As I reflect on my camino experiences, the image that lingers is a stop sign en route that was turned into a walker’s mantra: “Don’t stop walking.” Deep wisdom lay in those words. It echoed the last thing the Buddha said to his followers: “Walk on.” The Christian theologian, St. Augustine, likewise maintained that things were solved by walking – “solvitur ambulando,” and German philosopher Friedrich Neitzsche declared that “all truly great thoughts are conceived while walking.” Virginia Woolf revelled in the “space to spread my mind out in” on her walks through England’s downs, and William Woodsworth’s poetic muse was a lifetime of tramping up mountains, through forests and public roads (reputedly 15kms a day). We are in good company when we commit to a camino!

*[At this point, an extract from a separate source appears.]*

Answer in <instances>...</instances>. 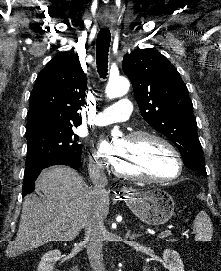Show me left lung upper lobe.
Wrapping results in <instances>:
<instances>
[{"mask_svg":"<svg viewBox=\"0 0 221 271\" xmlns=\"http://www.w3.org/2000/svg\"><path fill=\"white\" fill-rule=\"evenodd\" d=\"M122 69L132 82L143 118L178 147L186 167L207 175L193 104L176 68L147 48L126 54Z\"/></svg>","mask_w":221,"mask_h":271,"instance_id":"obj_1","label":"left lung upper lobe"}]
</instances>
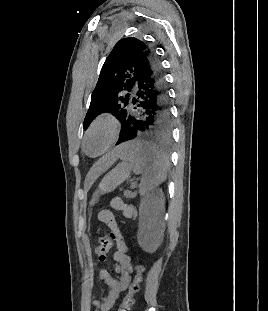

The less romantic sides of “tramping” may be escaping mention but, yes, there will be heat, rain, bugs, blisters, another hill to climb, another rocky path to navigate, and another snorer in a cramped refugio to bear. But with the right preparation, resilience and mindfulness, you will find that the “ponder-friendly” pace of a walking pilgrimage is a beautiful way to fill your scallop shell of quiet.

IF YOU GO:

You can reach departure points for each camino to Santiago de Compostela via flights from Canada to a major European city (such as Paris, Madrid and Lyon), and regional trains or buses. For information regarding route, accommodation, and “what to expect,” an excellent resource is John Brierley’s A Pilgrim’s Guide to the Camino de Santiago, 2019.

On the Camino Frances and Chemin du Puy, many companies now assist with luggage transfer, so pilgrims can walk with daypacks only, if they wish (caminoways.com). Guided tours on sections of Camino Frances are also available (tourradar.com).

It is important to note that long-distance walking requires preparatory training well in advance of departure. Consult with veteran pilgrims or personal trainers about the best training regime to follow to build up your walking and weight-bearing strength and endurance.